For that moment before it happened the woman standing on the path had seemed a part of the beauty of the evening. She had looked tall and willowy slender, her cloak flapping in the breeze and revealing a dress of lighter color beneath. She had not been wearing a bonnet. Her hair was fair, perhaps even blond, her face oval and blue-eyed and lovely, though truth to tell he had seen it one-eyed from twenty feet away in the dusk and could not be sure he had observed accurately, especially as far as the color of her eyes was concerned.

She had looked like beauty personified. For one moment he had thought…

Ah, what was it he had thought?

That she had walked out of the night into his dreams?

It was embarrassing even to consider that that was perhaps what he had thought before he had come jolting back to reality.
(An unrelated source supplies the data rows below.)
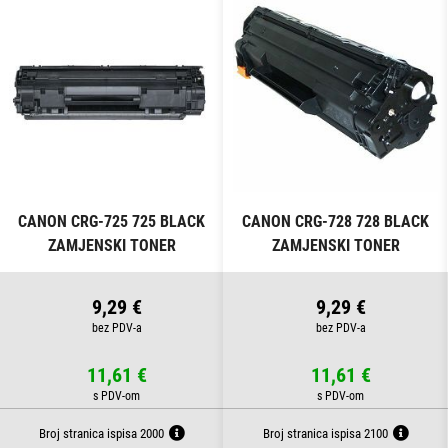
O
CANON CRG-725 725 BLACK
CANON CRG-728 728 BLACK
ZAMJENSKI TONER
ZAMJENSKI TONER
9,29 €
9,29 €
11,61 €
11,61 €
Broj stranica ispisa 2000
Broj stranica ispisa 2100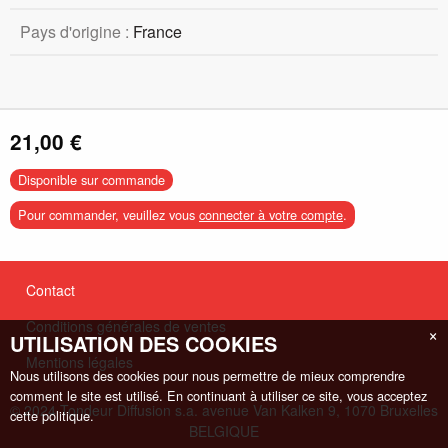
Pays d'origine :
France
21,00 €
Disponible sur commande
Pour commander, veuillez vous
connecter à votre compte
.
Contact
Conditions générales de ventes
×
UTILISATION DES COOKIES
Mentions légales
Nous utilisons des cookies pour nous permettre de mieux comprendre
comment le site est utilisé. En continuant à utiliser ce site, vous acceptez
© 2024 Tondeur Diffusion s.a. avenue Van Kalken 9, 1070 Bruxelles
cette politique.
BELGIQUE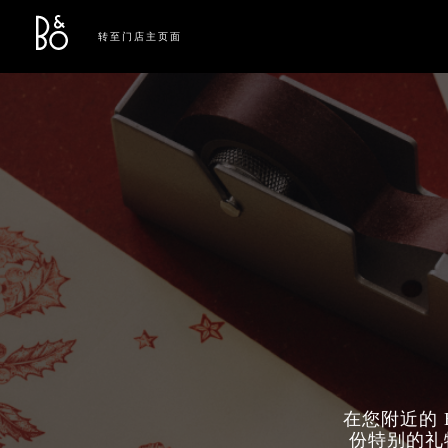
Bang & Olufsen - Exist to Create
Link Opens in New Tab
转至门店主页面
在您附近的 
份特别的礼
But certainly he had taken a step toward her without speaking a word. And she had stood there, apparently waiting for him.
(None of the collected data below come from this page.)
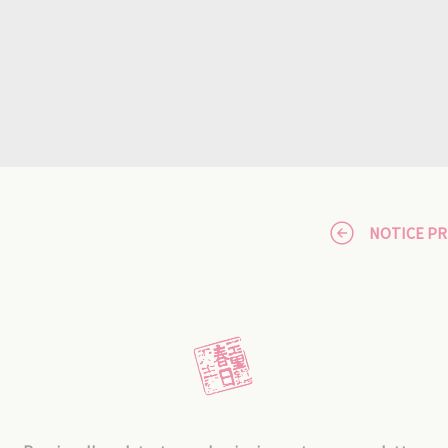
NOTICE P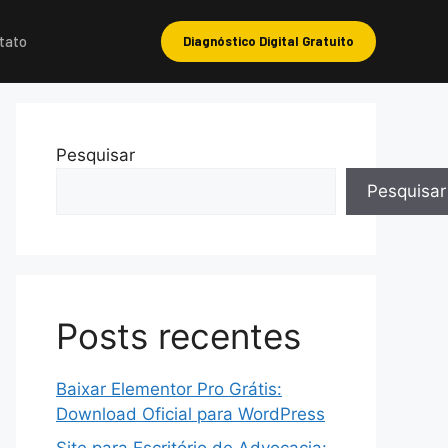
tato
Diagnóstico Digital Gratuito
Pesquisar
Pesquisar
Posts recentes
Baixar Elementor Pro Grátis:
Download Oficial para WordPress
Site para Escritório de Advocacia:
And then he had seen the horror in her eyes. And then she had turned and fled in panic.

What had he expected? That she would smile and open her arms to him?

He gazed after her and was again Sydnam Butler, grotesquely ugly, with his right eye gone and the purple scars of the old burns down the side of his face, paralyzing most of the nerves there, and all along his armless side to his knee.

He was Sydnam Butler, who would never paint again, and for whom no woman would ever walk beautiful out of the night.

But he had left self-pity behind long ago, and resented moments such as this when his defenses had been lowered and it crept back in like a persistent and unwelcome guest to torment him. He knew that it would take him days to recover his equilibrium, to remind himself that he was now Sydnam Butler, the best and most efficient steward of the several Bewcastle employed to run his various estates-and that was the duke’s assessment, not his own.